L’égalité des genres, en grammaire, peine ainsi à se faire jour. Le masculin résiste, voire reprend du terrain. L’accord de proximité, qui permettait à Racine de nous armer « d’un courage et une foi nouvelle », a été biffé des programmes scolaires en 1901, mais est toujours bien vivant: on dit et on écrit certaines régions et départements. Au passage, fidèle à son statut d’observatrice des usages, l’auteure n’encourage ni ne décourage l’écriture inclusive. Tout au plus note-t-elle que la formule économise les doublets. Et avec malice, elle fait remarquer que de Gaulle s’adresse en 1945 aux « Français, Françaises », alors qu’en 58, il est passé à « Françaises, Français ».
Mais les « fôtes » ? La syntaxe paresseuse, l’appauvrissement du vocabulaire, la perte de nuance à l’écrit comme à l’oral, qui plombent nos établissements, année après année, dans les classements internationaux ? Les élèves méconnaissent généralement les règles des puristes, pas les solides conventions du quotidien, assure la linguiste. Quant au vocabulaire moyen, il s’est considérablement enrichi, au fil des décennies passées, à la faveur de l’hypercroissance des syllabus techniques et des apports externes au français. La vraie difficulté, juge-t-elle, tient à notre orthographe, qui a cessé d’être mise à jour au XIXe siècle.
Jean Cedro
« La Grammaire se rebelle », Éditions Le Robert, 2026, 16,90 euros
Citations « fautives »:
Molière: « Quand est-ce que l’hymen unira nos deux cœurs ? »
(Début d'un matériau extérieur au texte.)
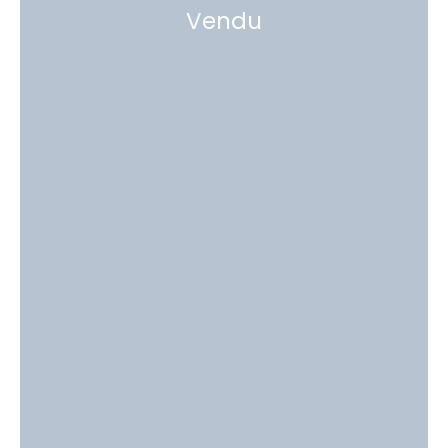
Vendu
Saint-Simon: « Passer par Mme de Maintenon pour aller au Roi »
Madame de Sévigné: le « plaisir de […] faire que […] vous trouviez tout ce que vous aurez
besoin »
Stendhal: « Le public de Paris a une capacité d’attention, c’est trois jours »
Proust: « Ne ferais-je pas mon livre de la façon que Françoise faisait ce bœuf mode »
Julien Gracq: les « mouvements littéraires qui se sont succédés » jusqu’à nous ».
Il faut bien des connaissances et de l’érudition pour faire un article aussi alerte et aussi spirituel.
Merci à l’auteur .
Merci pour cet article qui allie connaissance et humour. Un ami me l’a envoyé et à mon tour et que je vais le partager avec des passionnés de langue française. Je la tourne parfois sept fois sous ma douche avant de l’écrire au propre. Je pratique davantage l’imparfait du subjectif que celui du subjonctif et j’ai quelque souci dans ma vie actuelle à envisager le futur simple ! Les accords perdus m’attristent beaucoup. Po-éthiquement
Fanie
Je roule à voiture à pédales.
Merci pour cet article qui allie connaissance et humour. Un ami me l’a envoyé et à mon tour, je vais le partager avec des passionnés de langue française. Je la tourne parfois sept fois sous ma douche avant de l’écrire au propre. Je pratique davantage l’imparfait du subjectif que celui du subjonctif et j’ai quelque souci dans ma vie actuelle à envisager le futur simple ! Les accords perdus m’attristent beaucoup. Po-éthiquement
Fanie veuillez m’excuser pour ce premier envoi avec une erreur.